7257592240_6759efd5a5_zThe consultation between a doctor and patient is private. Innovators hoping to improve outcomes in that context can’t observe the exchange directly because some presentations are very uncommon and because neither the doctor nor the patient welcomes the intrusion. There are many outcomes of the encounter between patient and doctor that we still don’t fully understand. Why are some patients’ cancer symptoms not recognised as early warnings? Why do carers of patients with a life-limiting illness fail to have their own medical problems addressed? Why do people living with some chronic conditions continue to have problems with intimacy?

People deploy verbal and non-verbal cues to communicate. They choose when and how to disclose their ideas, concerns and expectations. However in an average consultation in my country, the patient has fifteen minutes to ‘spit it out’. Similarly, clinicians vary in their ability to pick up cues or to probe with the right question, assuming they get the right answer.
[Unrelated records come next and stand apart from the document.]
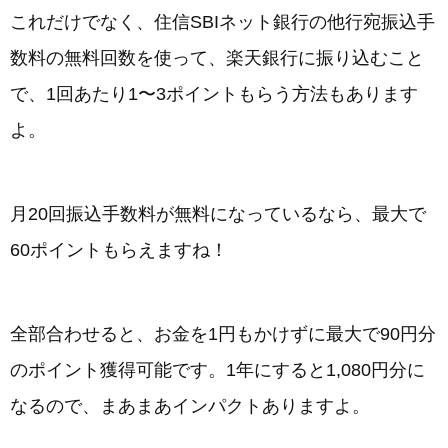
これだけでなく、住信SBIネット銀行の他行宛振込手
数料の無料回数を使って、楽天銀行に振り込むこと
で、1回あたり1〜3ポイントもらう方法もあります
よ。
月20回振込手数料が無料になっているなら、最大で
60ポイントもらえますね！
全部合わせると、お金を1円もかけずに最大で90円分
のポイント獲得可能です。1年にすると1,080円分に
なるので、まあまあインパクトありますよ。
Hence errors of omission and or commission.

Lean medicine is about being intuitive, creative and agile. Lean innovators, clinicians, are already on site. Therefore, they can reproduce the context in a way that can be observed and where they can be tested with other clinicians. Video technology and a fusion of skills across disciplines allow the depiction of those encounters in such a way as to present the critical decision point for close examination. Do you prescribe, refer or investigate in these circumstances? What do you say to the patient?

How do you explore hard to reach elements in your practice or business? How can you hope to innovate for encounters that are strictly private and confidential but where mistakes or misunderstanding can be very bad for business. Who has the insight to show you? How can you generate valid hypotheses? How do you test ideas without a real risk of casualties?